─── RECORDED DATA ───
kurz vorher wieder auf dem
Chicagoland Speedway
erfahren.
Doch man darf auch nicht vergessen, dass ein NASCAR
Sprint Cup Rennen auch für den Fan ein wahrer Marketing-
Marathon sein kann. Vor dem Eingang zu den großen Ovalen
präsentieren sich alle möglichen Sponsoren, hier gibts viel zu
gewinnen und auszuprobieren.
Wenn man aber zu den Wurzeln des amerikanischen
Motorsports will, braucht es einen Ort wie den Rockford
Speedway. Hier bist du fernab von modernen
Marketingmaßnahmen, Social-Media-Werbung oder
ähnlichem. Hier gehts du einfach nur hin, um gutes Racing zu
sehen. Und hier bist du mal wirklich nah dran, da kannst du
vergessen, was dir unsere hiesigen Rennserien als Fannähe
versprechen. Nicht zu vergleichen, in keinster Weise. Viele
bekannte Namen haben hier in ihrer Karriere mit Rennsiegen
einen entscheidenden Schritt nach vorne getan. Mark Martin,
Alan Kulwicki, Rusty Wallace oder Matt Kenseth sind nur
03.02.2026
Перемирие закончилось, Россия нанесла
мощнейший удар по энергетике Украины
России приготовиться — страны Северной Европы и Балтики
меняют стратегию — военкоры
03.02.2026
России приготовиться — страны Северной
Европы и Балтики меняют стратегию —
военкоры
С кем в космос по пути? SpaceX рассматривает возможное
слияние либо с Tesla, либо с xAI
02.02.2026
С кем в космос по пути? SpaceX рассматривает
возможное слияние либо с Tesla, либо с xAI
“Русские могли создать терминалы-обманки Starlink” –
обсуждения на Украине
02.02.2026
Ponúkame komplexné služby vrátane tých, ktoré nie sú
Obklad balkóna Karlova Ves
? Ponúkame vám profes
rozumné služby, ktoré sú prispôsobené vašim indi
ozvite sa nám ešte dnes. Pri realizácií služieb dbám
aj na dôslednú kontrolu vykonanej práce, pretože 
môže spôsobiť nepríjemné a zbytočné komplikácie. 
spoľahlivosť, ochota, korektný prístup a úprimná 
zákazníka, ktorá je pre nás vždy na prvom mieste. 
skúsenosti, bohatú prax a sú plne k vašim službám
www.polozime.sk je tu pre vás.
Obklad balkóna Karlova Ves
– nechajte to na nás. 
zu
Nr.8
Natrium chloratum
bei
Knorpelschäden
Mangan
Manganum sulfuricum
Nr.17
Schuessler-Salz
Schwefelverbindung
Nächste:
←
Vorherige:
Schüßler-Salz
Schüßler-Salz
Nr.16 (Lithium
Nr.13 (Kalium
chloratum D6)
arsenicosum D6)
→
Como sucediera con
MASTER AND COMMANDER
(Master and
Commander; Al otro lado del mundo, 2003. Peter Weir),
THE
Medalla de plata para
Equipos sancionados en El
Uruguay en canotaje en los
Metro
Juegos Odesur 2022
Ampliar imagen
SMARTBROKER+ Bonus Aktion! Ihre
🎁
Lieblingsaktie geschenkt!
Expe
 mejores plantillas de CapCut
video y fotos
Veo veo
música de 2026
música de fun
───
◆ WORK ITEM:
From the records above, give again exactly the lines running from the line with "skúsenosti, bohatú prax" to the line with "Medalla de plata para", inclusive.

◆ ANSWER FOR THE TASK:
skúsenosti, bohatú prax a sú plne k vašim službám
www.polozime.sk je tu pre vás.
Obklad balkóna Karlova Ves
– nechajte to na nás. 
zu
Nr.8
Natrium chloratum
bei
Knorpelschäden
Mangan
Manganum sulfuricum
Nr.17
Schuessler-Salz
Schwefelverbindung
Nächste:
←
Vorherige:
Schüßler-Salz
Schüßler-Salz
Nr.16 (Lithium
Nr.13 (Kalium
chloratum D6)
arsenicosum D6)
→
Como sucediera con
MASTER AND COMMANDER
(Master and
Commander; Al otro lado del mundo, 2003. Peter Weir),
THE
Medalla de plata para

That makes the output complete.